Work item
Out of the listing below, copy every line that carries the string "علوم".

Task inputs
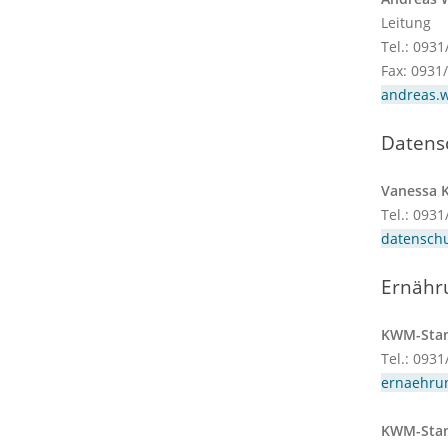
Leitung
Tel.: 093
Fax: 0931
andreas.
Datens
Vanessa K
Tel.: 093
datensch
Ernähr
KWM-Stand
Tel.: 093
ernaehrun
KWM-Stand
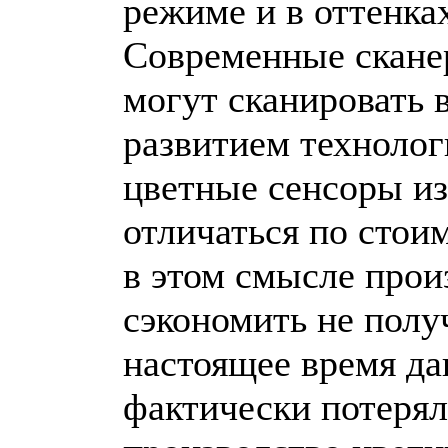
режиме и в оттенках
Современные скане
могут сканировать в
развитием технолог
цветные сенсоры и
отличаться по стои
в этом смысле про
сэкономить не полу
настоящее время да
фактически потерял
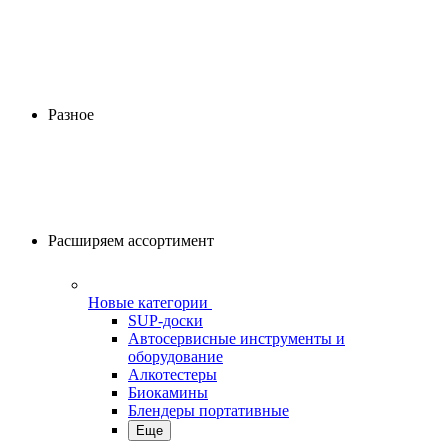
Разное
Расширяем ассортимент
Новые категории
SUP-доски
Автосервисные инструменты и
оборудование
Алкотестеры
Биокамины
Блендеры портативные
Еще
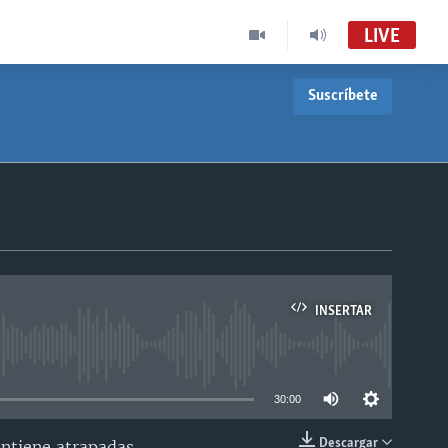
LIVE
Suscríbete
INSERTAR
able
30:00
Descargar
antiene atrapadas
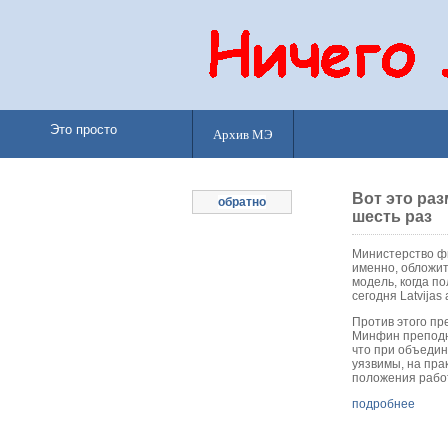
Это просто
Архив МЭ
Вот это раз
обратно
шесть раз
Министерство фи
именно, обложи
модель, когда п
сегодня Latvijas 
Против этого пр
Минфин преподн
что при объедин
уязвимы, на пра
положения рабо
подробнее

* * *

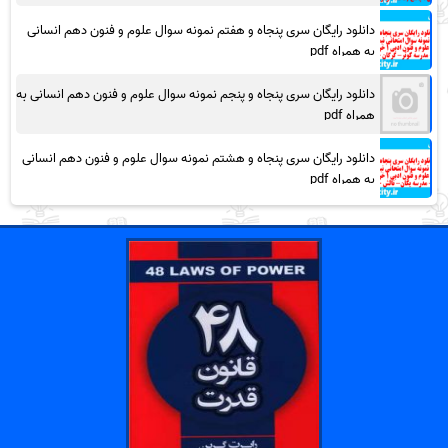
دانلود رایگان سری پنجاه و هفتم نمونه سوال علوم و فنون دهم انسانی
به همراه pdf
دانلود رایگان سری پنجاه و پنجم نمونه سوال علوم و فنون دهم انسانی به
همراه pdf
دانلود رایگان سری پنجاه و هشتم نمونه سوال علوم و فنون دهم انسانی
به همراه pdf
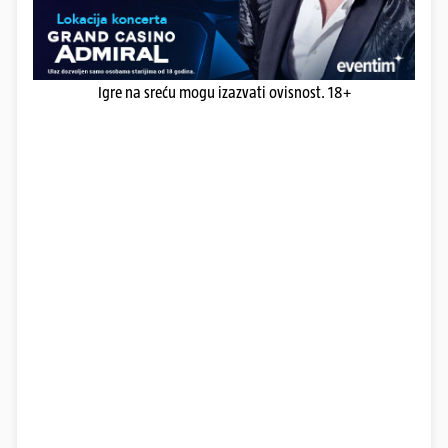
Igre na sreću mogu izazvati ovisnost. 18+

...

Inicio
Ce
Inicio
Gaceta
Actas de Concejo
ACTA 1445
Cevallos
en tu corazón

Solution for this exercise
دانلود رایگان سری پنجاه و هفتم نمونه سوال علوم و فنون دهم انسانی
دانلود رایگان سری پنجاه و پنجم نمونه سوال علوم و فنون دهم انسانی به
دانلود رایگان سری پنجاه و هشتم نمونه سوال علوم و فنون دهم انسانی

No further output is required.